I think you’re exactly right about comparing it to removing the clitoral hood. Only I can’t imagine a single woman out there in western society, not one, who would voluntarily have her clitoral hood excised in the name of cleanliness or any other reason short of something unavoidably medical. It would chafe and irritate like nobody’s business to have the glans clitoris exposed and rubbing against fabric day and night. And…if a woman wouldn’t do it to herself, why would she allow it done to her son? I don’t get it. And why for that matter does a father think that his son’s body must be altered to match his own? That boggles me. The child won’t resemble the father in many ways. Why this one?

Then there’s the question of recurrent dreams.

There’s a thread right now on the restoration list about recurrent nightmares some of the men have suffered since childhood. The ones reported seem to follow a disturbing trend involving helplessness, inability to run away or fight, and terror/pain/threat of bodily injury at the hands of dark forms bending over…kind of like subconscious memories of a traumatic event in infancy being replayed over and over. If there’s any truth to this, can we really dismiss it and say “It’s irrelevent” just because it can’t be quantified? Of what value is the freedom to sleep without nightmares of this type?

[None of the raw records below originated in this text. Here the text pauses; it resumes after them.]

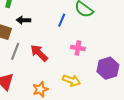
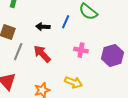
black arrow: (23, 20) -> (43, 27), moved
purple hexagon: (108, 68) -> (113, 55), moved

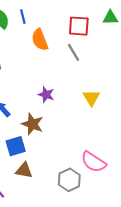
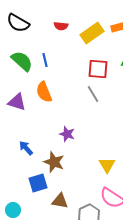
orange semicircle: (40, 40) -> (44, 92), moved
yellow triangle: (91, 98) -> (107, 165), moved
brown triangle: (24, 170) -> (60, 201), moved

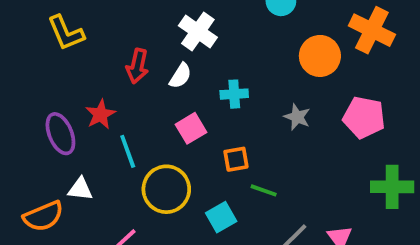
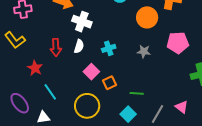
red star: (100, 114) -> (35, 68), moved
purple ellipse: (60, 134) -> (20, 103), moved
cyan line: (128, 151) -> (50, 92), moved
orange square: (236, 159) -> (110, 83), moved
cyan square: (221, 217) -> (128, 114), moved

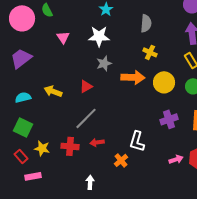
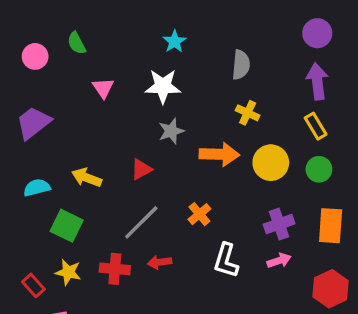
pink circle: (22, 18) -> (35, 56), size x0.6
green square: (23, 127) -> (67, 226), moved
pink arrow: (176, 159) -> (279, 261), moved
orange cross: (121, 160) -> (199, 214), moved

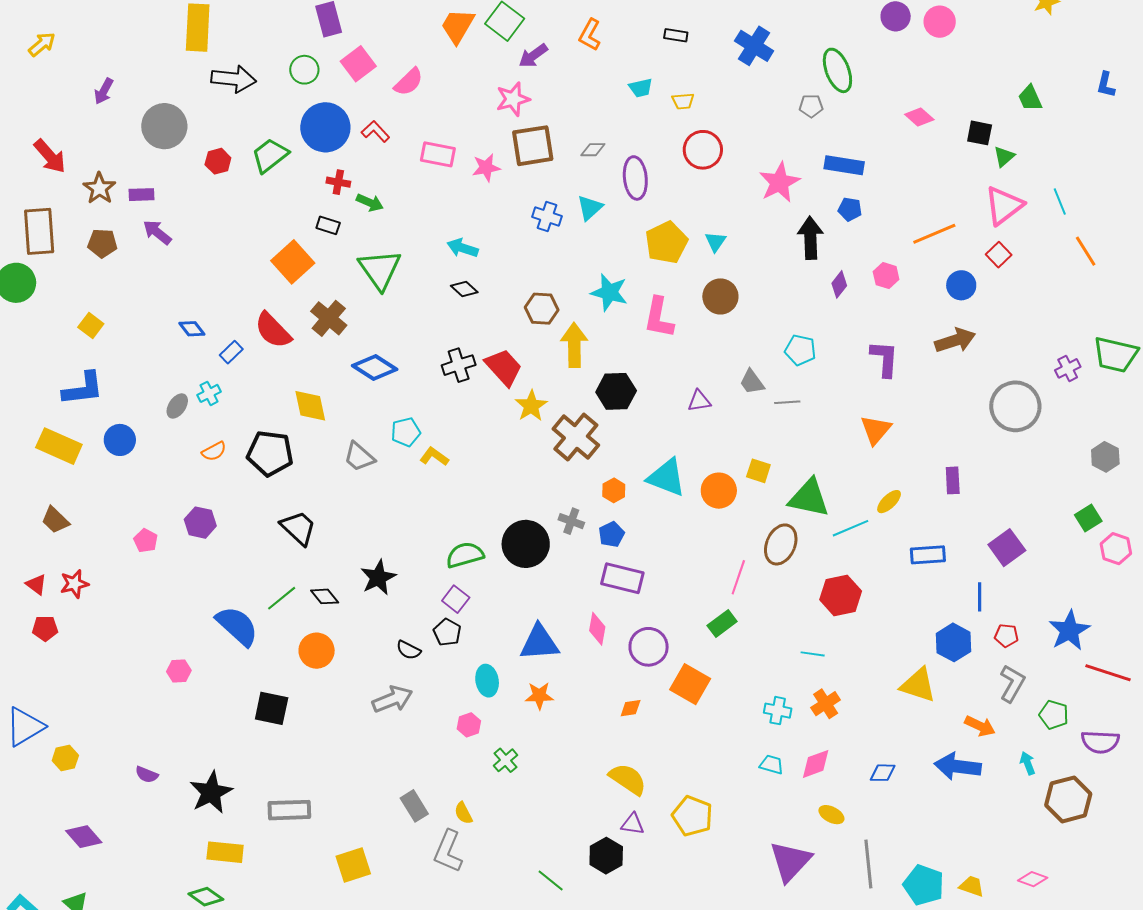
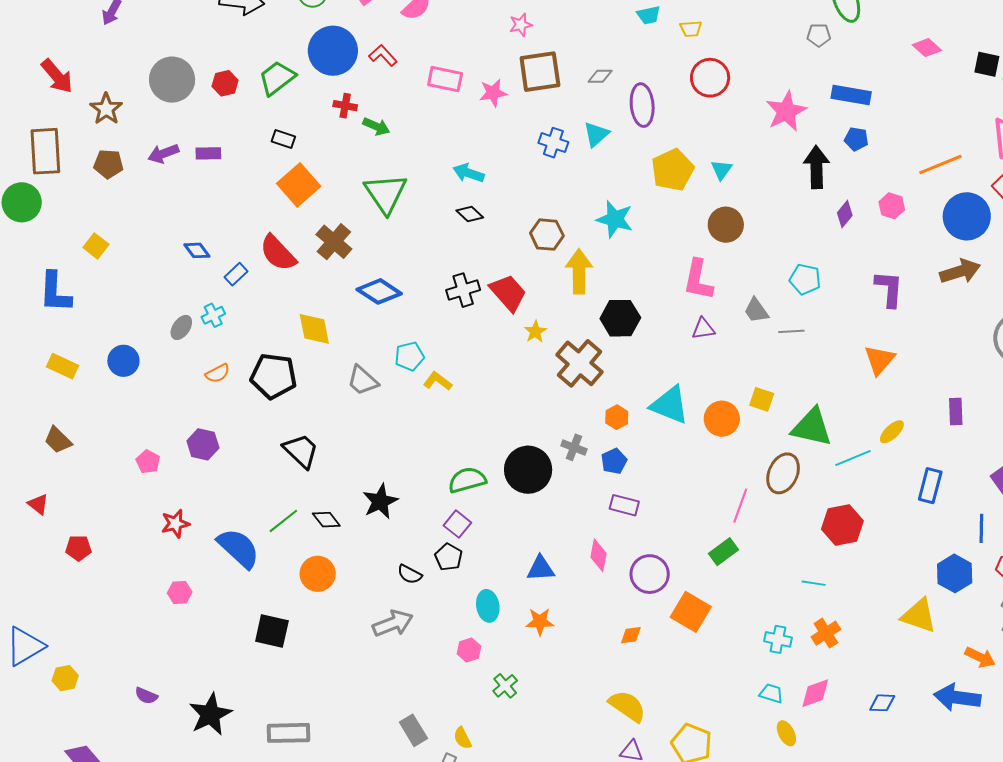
pink star: (513, 99) -> (521, 25), size x0.7
gray circle: (164, 126) -> (172, 80), moved
purple rectangle: (142, 195) -> (208, 153), moved
black rectangle: (328, 225) -> (283, 139), moved
purple arrow: (157, 232) -> (163, 154), turned -60
blue circle: (961, 285) -> (967, 216), size x1.6
pink L-shape: (659, 318) -> (698, 280), moved
blue L-shape: (83, 389) -> (55, 292), moved, turned 99
yellow star: (531, 406) -> (535, 332), size x0.7
yellow rectangle: (59, 446) -> (63, 366), size x0.7
blue rectangle: (928, 555) -> (930, 486), turned -72
purple rectangle: (622, 578) -> (624, 505), size x0.7
red star: (74, 584) -> (175, 524), moved
red pentagon: (45, 628) -> (78, 548), moved
blue triangle: (539, 643) -> (541, 569), size x0.7
yellow ellipse: (831, 815) -> (786, 733), moved, turned 35

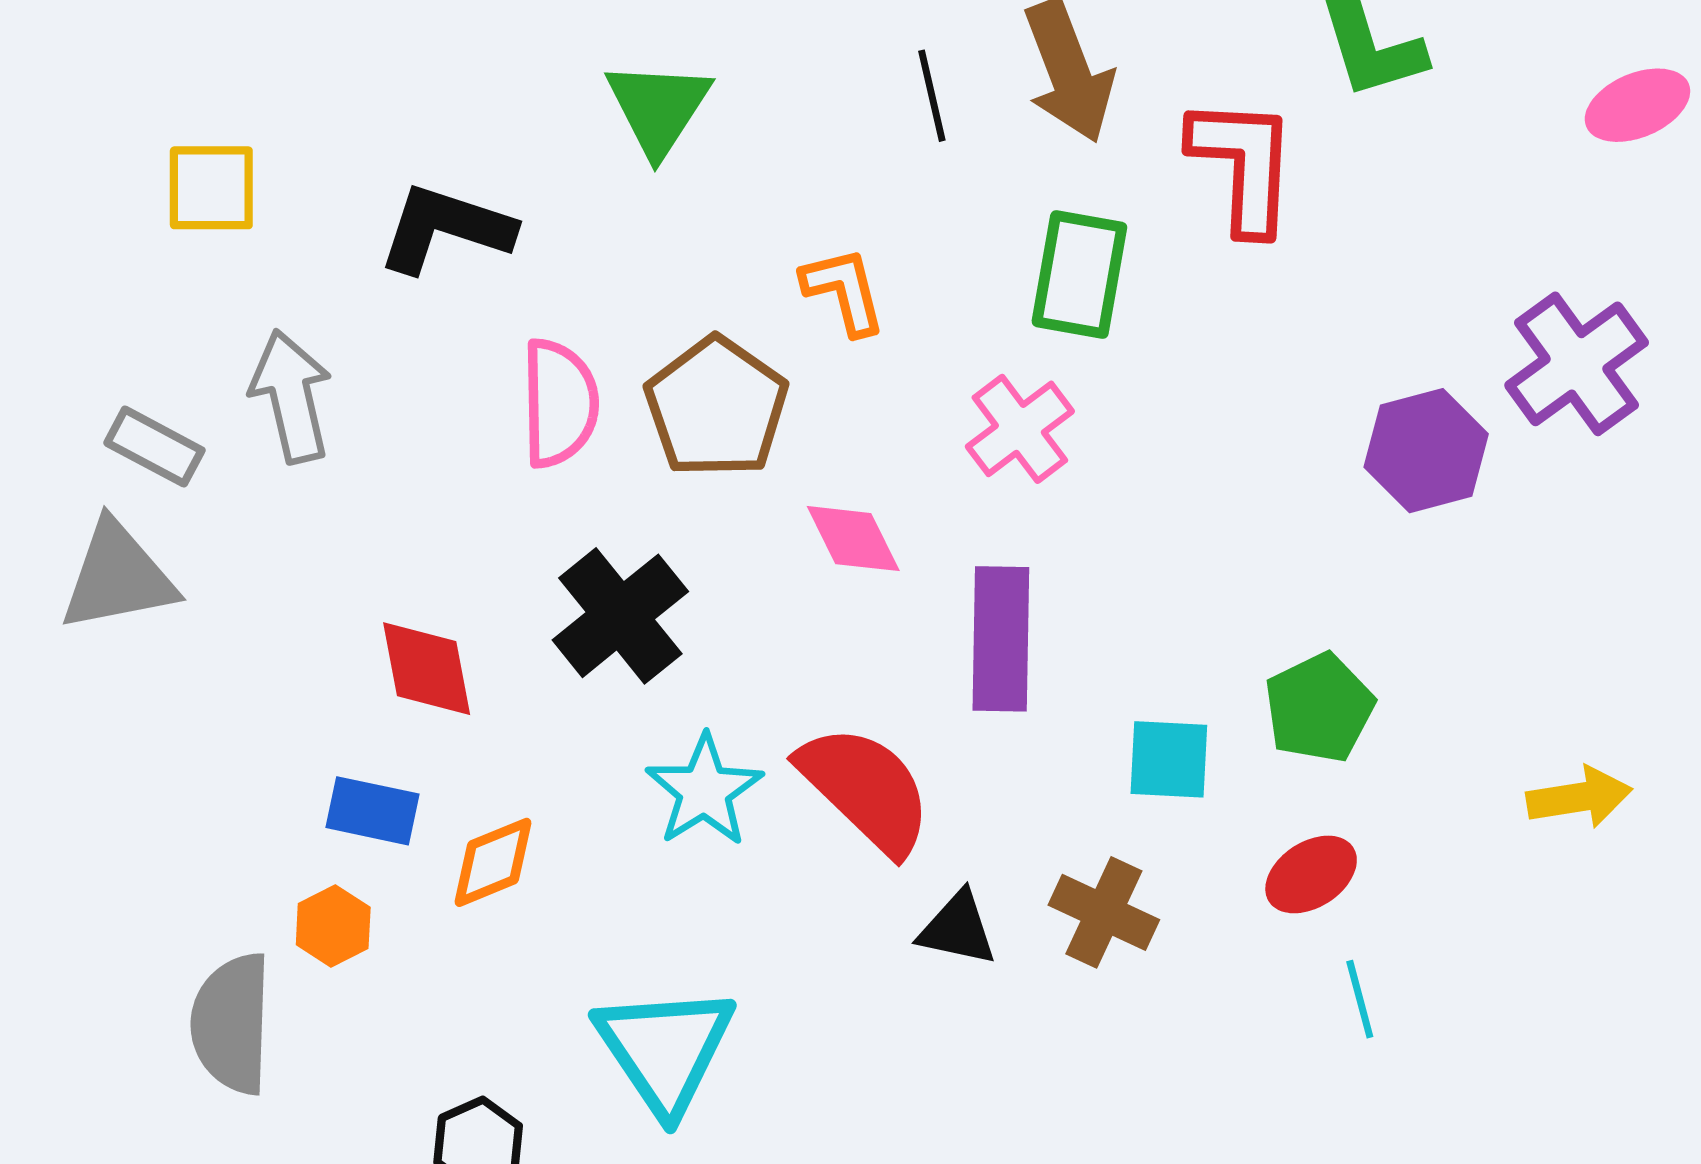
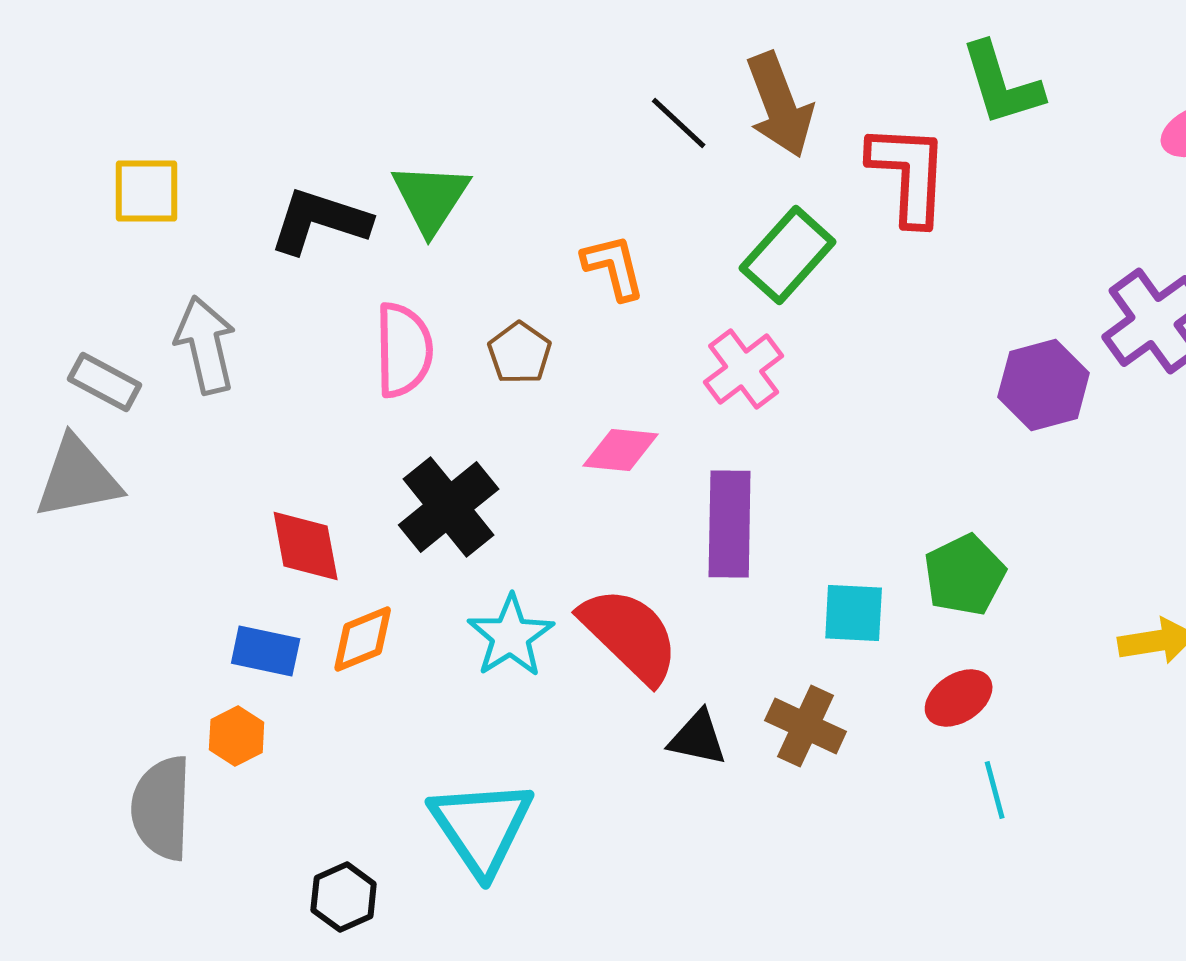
black line: (932, 96) -> (679, 123), turned -34
green triangle: (658, 108) -> (431, 198), moved
green rectangle: (1079, 274) -> (788, 255), turned 32
brown pentagon: (716, 407) -> (520, 353), size x0.6
pink diamond: (853, 539) -> (621, 450), turned -58
orange diamond: (493, 862) -> (363, 639), moved

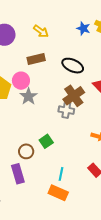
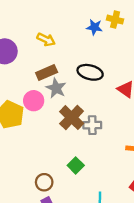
gray star: (28, 96) -> (56, 88), moved
brown cross: (74, 96) -> (72, 117), moved
brown circle: (26, 151) -> (44, 182), moved

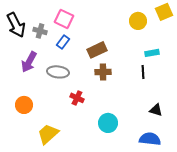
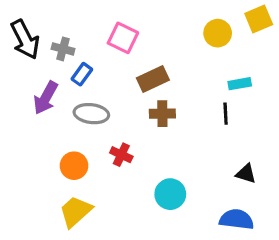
pink square: (64, 19) -> (123, 38), moved
blue rectangle: (63, 42) -> (82, 74), moved
orange circle: (24, 105) -> (74, 166), moved

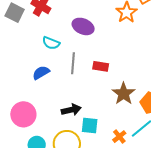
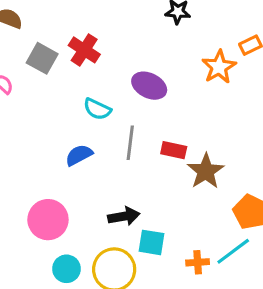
brown star: (124, 94) -> (206, 171), moved
orange cross: (119, 137) -> (198, 262), turned 32

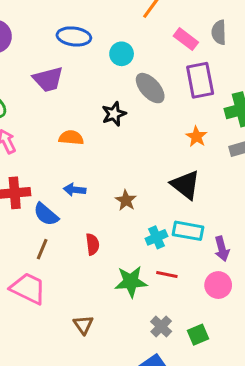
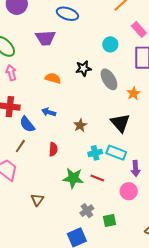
cyan circle: (122, 54) -> (110, 44), moved
gray ellipse: (150, 88) -> (109, 79), moved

Because sex is 95% mental! Christ, if I convinced them their orgasms would improve if I cut off their feet, they would improve if they allowed me to do it. That doesn’t mean that the presence of feet in any way impairs the orgasm, it’s their outlook and beliefs that have changed. Scroll back up and read the wise (if cynical)words of Miller again:

I don’t begruge them their improved perception and experience of sex, but I’m also not going to sit here and call their anecdotal tales “proof” in the face of an overwealming lack of actual, peer reviewed scientific proof either. It’s too bad they didn’t obsess about getting piercings instead of “reversing” circumcision as the panacea to “make their sex lives better”, it would have been a lot cheeper, faster and a lot less work.